“Collectively Alone”, an exhibition of recent photo-based oil paintings by East Bay artist Sherry Karver, opens with a reception on July 10 (Sunday, 1 to 4 p.m.) and continues through Sept. 4.
The Peninsula Museum of Art is located in Belmont’s Twin Pines Park. Hours are noon to 4 p.m., Wednesday through Sunday.
“I was born and raised in Chicago,” according to Karver, “so my work is informed by city life and the multitude of issues we encounter: loneliness and alienation, personal identity and the loss of it, the individual as part of a crowd, the passage of time, and finding our own voice.“
Karver mounts her black and white images on top of very large, thick wood panels, then hand paints them with many layers of oil glazes to build up the color, combining the old-master technique of glazing with contemporary photo/digital technology.

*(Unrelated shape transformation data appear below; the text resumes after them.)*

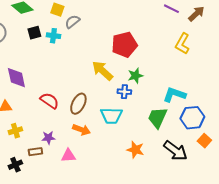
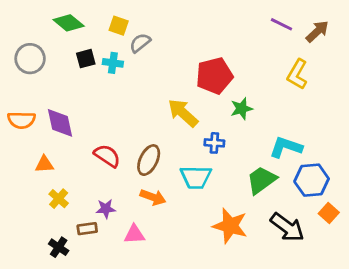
green star: (135, 76) -> (242, 109), moved
green trapezoid: (157, 118) -> (262, 180), turned 30
yellow cross: (15, 131) -> (59, 199), turned -32
orange star: (135, 150) -> (230, 226), size x1.4
black cross: (15, 165) -> (59, 247), turned -32

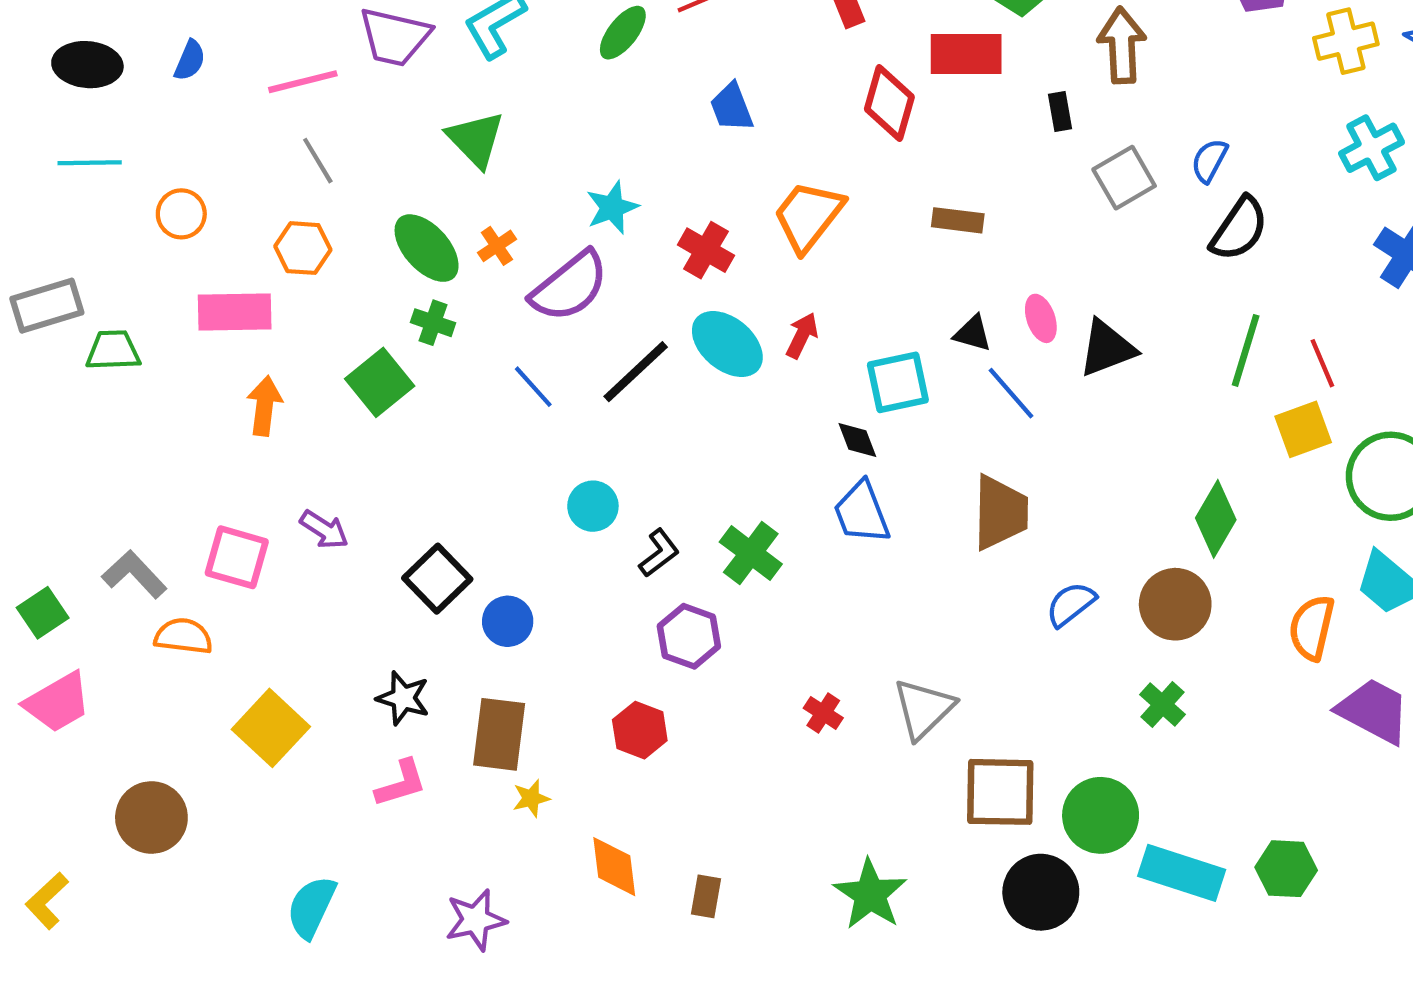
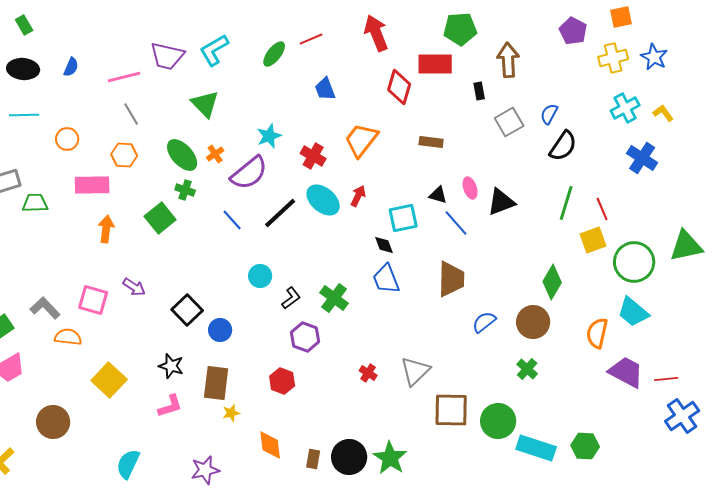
black circle: (1041, 892) -> (349, 457), moved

She personalizes the people in her photos by imagining their “stories” and superimposing the texts over their images. These brief stories about the figures are purely imaginary, based solely on appearance or attitude, and the figures wear their stories almost like clothing.
The “biographies” include a bit of invented history about the person, where they are from, what they do, their hopes, dreams, and often something humorous or embarrassing.
Karver will exhibit a group of her suitcase installations in the “Surveillance Show” curated by Hanna Regev (opening Sept. 11 at the Performing Art Institute in San Francisco). Her solo exhibition in New York at the Kim Foster Gallery opens Oct. 7.
The “Surveillance” series utilizes downloaded photos from public Internet Webcams in different parts of the world plus images from airport x-ray screening machines as sources for the photo-based oil paintings.